Liebe Leser:innen,
stellvertretend für die gesamte Redaktion wünsche ich euch ein fantastisches neues Jahr. Wir starten in 2022 wieder Mal mit einem waschechten Brennpunkt. Die Pandemie ist noch immer nicht vorbei, Omikron setzt schon zum Sprint an und während wir uns darüber alle die Haare raufen, kommen wir kaum dazu, über all die anderen Krisen zu sprechen, die wir dringend in die Hand nehmen müssten. Trotz seit kurzem grünerer Regierung sieht es aktuell kaum danach aus, als wären wir ansatzweise auf dem Weg, unsere Klimaziele einzuhalten. Und immer noch sterben Menschen auf dem Mittelmeer. Einen Jahreswechsel mit Feuer entgegenzublicken fällt mir deswegen in letzter Zeit immer schwerer. Und auch wenn wir uns alle überall dort für eine bessere Welt einsetzen sollten, wo wir die Möglichkeit dazu haben: Am Ende des Tages ist immer noch am Wichtigsten, auch auf unsere eigene Gesundheit zu achten. Wir können Niemandem helfen, wenn wir uns nicht selbst im Griff haben. Ich wünsche mir für 2022 deswegen noch mehr Achtsamkeit und noch mehr Einsatz, um die Welt besser zu machen. Das geht nur mit gemeinsamem Willen und genug Stärke aus uns Allen heraus.
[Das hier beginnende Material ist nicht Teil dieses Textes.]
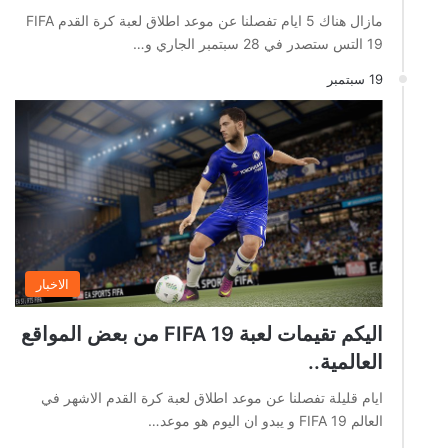
مازال هناك 5 ايام تفصلنا عن موعد اطلاق لعبة كرة القدم FIFA
19 التس ستصدر في 28 سبتمبر الجاري و…
19 سبتمبر
الاخبار
اليكم تقيمات لعبة FIFA 19 من بعض المواقع
العالمية..
ايام قليلة تفصلنا عن موعد اطلاق لعبة كرة القدم الاشهر في
العالم FIFA 19 و يبدو ان اليوم هو موعد…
Vielleicht passt es in den Kontext dieser nachdenklichen ersten Sätze, dass wir uns bei Album der Woche für den Auftakt des Jahres einen Themenmonat über das Genre, aber eben auch die Kultur Emo überlegt haben. Ein Lifestyle, der vor einigen Jahren viele Jugendliche ansprach, die über sich und die Welt verzweifelt waren. Toxische Boomer dürfen da gern schreien, dass mit dieser Phase die Verweichlichung der jungen Generation begann – aber die Idealisierung von falscher Fähigkeit zur Selbstbehauptung, die letztendlich eigentlich nur bedeutet, dass man früher alles weggeschoben hat, ist keine unterstützenswerte Sache. Emo war für viele Jugendliche eine Plattform, um ihre Gefühle mit anderen teilen zu dürfen. Und das Dogma, dass man das nicht darf, tragen ja insbesondere Männer bis heute mit sich rum. Natürlich muss man all das gleichzeitig auch kritisch sehen, bewegte sich Emo doch oft auch auf dem schmalen Grat zwischen Gefühlsoffenheit und der Zelebrierung selbstschädigender Verhaltensweise wie Ritzen oder Suizid. Ein spannendes und komplexes Feld also, dass irgendwie immer noch verdammt gut im Zeitgeist steht und gleichzeitig eine gewisse Geschichte hinter sich hat.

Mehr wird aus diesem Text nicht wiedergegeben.